Machine learning. It’s the branch of artificial intelligence capable of identifying who is likely to be a no-show for their next clinic appointment or who is at risk for fatal medical conditions.
Based on the idea that computer systems can learn from data, identify patterns, and make sound decisions with little human intervention, machine learning is shaping the future of health care.
“The best summary is that wherever a human makes an important decision, machine learning is being discussed, and is increasingly being used to improve those decisions,” says Dr. Andrew Rosenberg, chief information officer for Michigan Medicine, which includes the University of Michigan’s health system and medical school.
In his role, Rosenberg has managed the integration of multiple enormous data platforms. He has also identified clinical and administrative problems, and matched them with the right type of machine learning to solve them.
“What we want is to enrich our ability to make predictions of what will happen using known data points and data points that we don’t know are associated yet, but the machine does.”
Advancements in machine learning are quickly moving across medical specialties. It can identify which patients in an emergency department may have potentially life-threatening conditions such as sepsis, the body’s response to infection, and advise medical staff to test their blood.
It has predicted abdominal aneurysms based on genetic abnormalities seen on whole genome sequencing with 69 percent accuracy. Abdominal aneurysms are almost always undetected until fatal — or, detected accidentally during a scan for some other ailment.
Wherever a human makes an important decision, machine learning is discussed.
—Dr. Andrew Rosenberg
In the realm of mental health, machine learning was used in a small study published in 2017 with 79 participants at Carnegie Mellon University and the University of Pittsburgh to analyze functional MRI data sets to look for brain activity signatures among young adults with suicidal thoughts. It was also able to distinguish those who had previously made a suicide attempt from ones who hadn’t with 94 percent accuracy.
The digitization of health records, along with savvy computer scientists and high-performance computing clusters, is important to making the use of machine learning in medicine possible.

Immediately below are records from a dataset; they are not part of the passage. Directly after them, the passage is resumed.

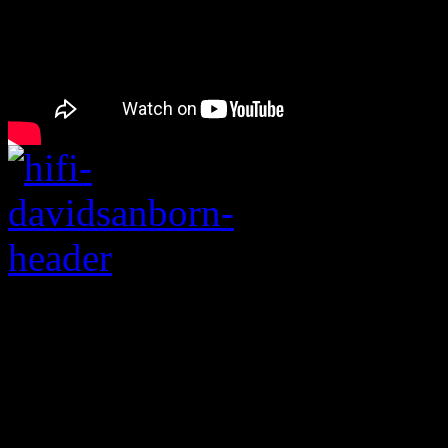
Legendary saxophonis
player dies at the age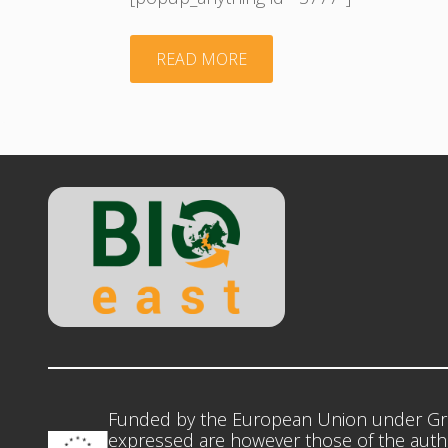
"Presentation
READ MORE
Barna
Kovacs
BIOEAST"
Funded by the European Union under Gr
expressed are however those of the autho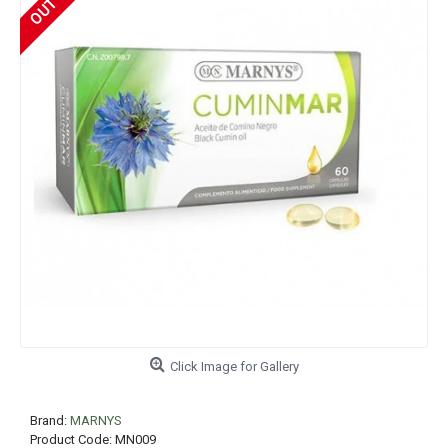
Click Image for Gallery
Brand:
MARNYS
Product Code:
MN009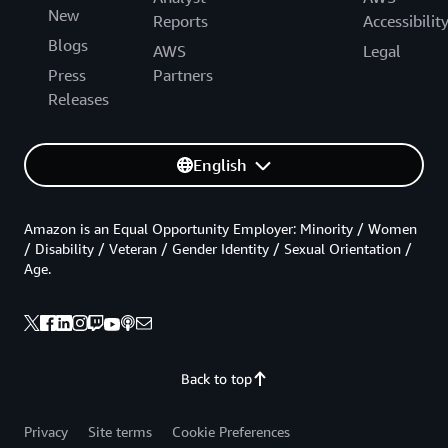
New
Reports
Accessibilit
Blogs
AWS
Legal
Press
Partners
Releases
English
Amazon is an Equal Opportunity Employer: Minority / Women
/ Disability / Veteran / Gender Identity / Sexual Orientation /
Age.
Back to top
Privacy
Site terms
Cookie Preferences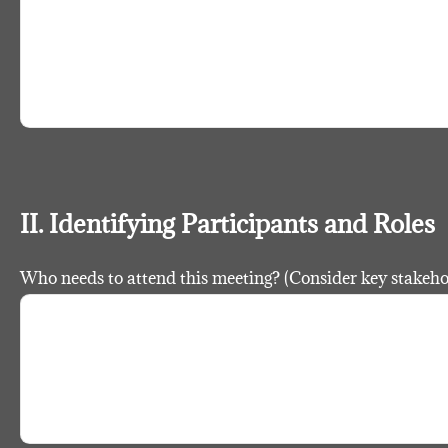
II. Identifying Participants and Roles
Who needs to attend this meeting? (Consider key stakeh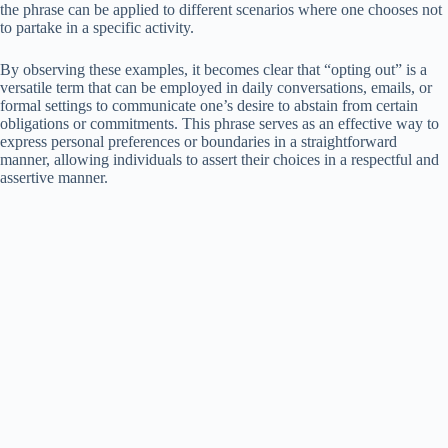
the phrase can be applied to different scenarios where one chooses not
to partake in a specific activity.
By observing these examples, it becomes clear that “opting out” is a
versatile term that can be employed in daily conversations, emails, or
formal settings to communicate one’s desire to abstain from certain
obligations or commitments. This phrase serves as an effective way to
express personal preferences or boundaries in a straightforward
manner, allowing individuals to assert their choices in a respectful and
assertive manner.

The money that offers incentives and penalties for hospitals to adopt electronic versions of health care records that were previously largely kept on paper was from the Health Information Technology for Economic and Clinical Health Act, a part of the American Recovery and Reinvestment Act of 2009. Both laws were enacted in response to the Great Recession. Banking, retail, and manufacturing industries, which went digital earlier, have been using machine learning much longer.
“There is much more digital data now that is amenable to machines using it. That’s why we’re seeing advanced analytics like machine learning in medicine,” Rosenberg says.
Future uses for machine learning in medical care could potentially include predicting which child is likely to develop obesity, who’s at risk to have a heart attack or stroke, or for personalized medicine identifying the combination of drugs, surgery, and radiation that would be best to treat particular types of cancer.
Rosenberg says machine learning may even have the potential to equalize medical care.
“Wouldn’t you like to know that if you’re being taken care of at a small community hospital that the machines, as they get to be a bit more intelligent, are now providing the same level of expertise and care that you would get at the very best health care system in the world?”